Review: Saturday at T in the Park 2015
Excellent performances from St Vincent, Jungle and Alt-J alongside a muted Libertines and awful Avicii at day two at Strathallan
For T in the Park’s first year at its new venue, we sent three of our music critics to see how the move panned out. Once you’re done with Saturday’s review, check out what we had to say about Friday and Sunday.
Getting off the bus monstrous queues snaking round temporary fencing is a disheartening sight. Teething issues with crowd control are perhaps inevitable when taking over a brand new venue for an event of this magnitude but need to be addressed for next year's T. Once finally into the main arena it's nice to see a bit greenery on the new T in the Park site. At the Radio 1 Stage, the trees seem to serve a dual purpose, also acting as a sound barrier blocking the incessant noise pollution from the funfair, bars and stalls. Circa Waves provide an early spike of amped up good time indie ending with a timely 'T Shirt Weather' as the sun breaks over Strathallan. Palma Violets offer a rawer proposition with their stripped down hip shaking racket even if all their best moves are cribbed off The Libertines. There's a grinding baggy groove to 'We Found Love' while the crowd roar along to closer 'Best of Friends.'
A change of tempo as Charli XCX adds a dash of deliberately trashy glamour. She packs more punch and personality than the majority of her media polished contemporaries even if the lyrics to 'Doing It' and 'Boom Clap' are irritatingly repetitive. Over in the King Tut's Tent, Marina & the Diamonds offers a more sophisticated brand of electro pop. A casually seductive stage presence delivering a thumping 'Primadonna' and a sassy 'How to be a Heartbreaker' that match the cosmic stage set.

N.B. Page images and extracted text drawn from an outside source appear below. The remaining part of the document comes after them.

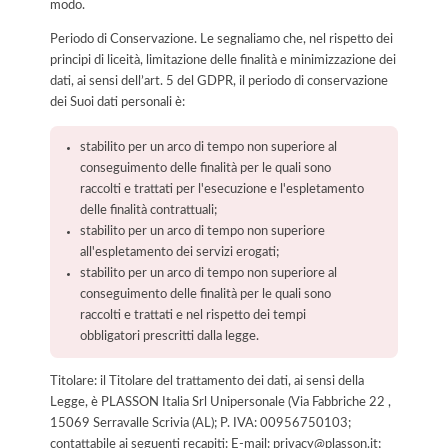
modo.
Periodo di Conservazione. Le segnaliamo che, nel rispetto dei
principi di liceità, limitazione delle finalità e minimizzazione dei
dati, ai sensi dell’art. 5 del GDPR, il periodo di conservazione
dei Suoi dati personali è:
stabilito per un arco di tempo non superiore al
conseguimento delle finalità per le quali sono
raccolti e trattati per l'esecuzione e l'espletamento
delle finalità contrattuali;
stabilito per un arco di tempo non superiore
all'espletamento dei servizi erogati;
stabilito per un arco di tempo non superiore al
conseguimento delle finalità per le quali sono
raccolti e trattati e nel rispetto dei tempi
obbligatori prescritti dalla legge.
Titolare: il Titolare del trattamento dei dati, ai sensi della
Legge, è PLASSON Italia Srl Unipersonale (Via Fabbriche 22 ,
15069 Serravalle Scrivia (AL); P. IVA: 00956750103;
contattabile ai seguenti recapiti: E-mail: privacy@plasson.it;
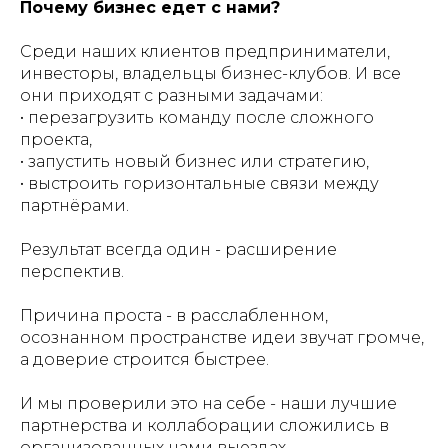
Почему бизнес едет с нами?
Среди наших клиентов предприниматели,
инвесторы, владельцы бизнес-клубов. И все
они приходят с разными задачами:
• перезагрузить команду после сложного
проекта,
• запустить новый бизнес или стратегию,
• выстроить горизонтальные связи между
партнёрами.
Результат всегда один - расширение
перспектив.
Причина проста - в расслабленном,
осознанном пространстве идеи звучат громче,
а доверие строится быстрее.
И мы проверили это на себе - наши лучшие
партнерства и коллаборации сложились в
организованных нами выездах,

The synths just build and build on 'Foundation' as Years & Years take to the stage. Olly Alexander's vocals add a vulnerable edge to the reggae grooves and Balearic house of 'Desire'. Then the heavens open and rain halts play, they grind to a halt, the banks of electronic equipment pulled undercover and towelled down, it looks like it might all be over, but they launch into a majestic 'King' before leaving the soggy stage.
Enter Shikari spark the only genuine mosh pit of the day. Good natured aggro is the only logical response to their ferocious hardcore rave meets metal blast beats. 'Juggernauts' sends the crowd apoplectic but underpinning the blistering fury there's a surprisingly coherent political message in Rou Reynolds' lyrics.
Electronic soul collective Jungle add depth, bass and beauty especially when they end with a one, two, closing volley of 'Busy Earnin' and 'Time and Time Again'. Tut's is criminally empty for St Vincent's barrage of grungy guitar squall and throbbing darkwave synths. The entire performance is so well thought out and utterly individual, from the music through to the synchronised broken doll dance moves. By the time she and her band step forward, taking a theatrical bow for applause, the tent is near capacity.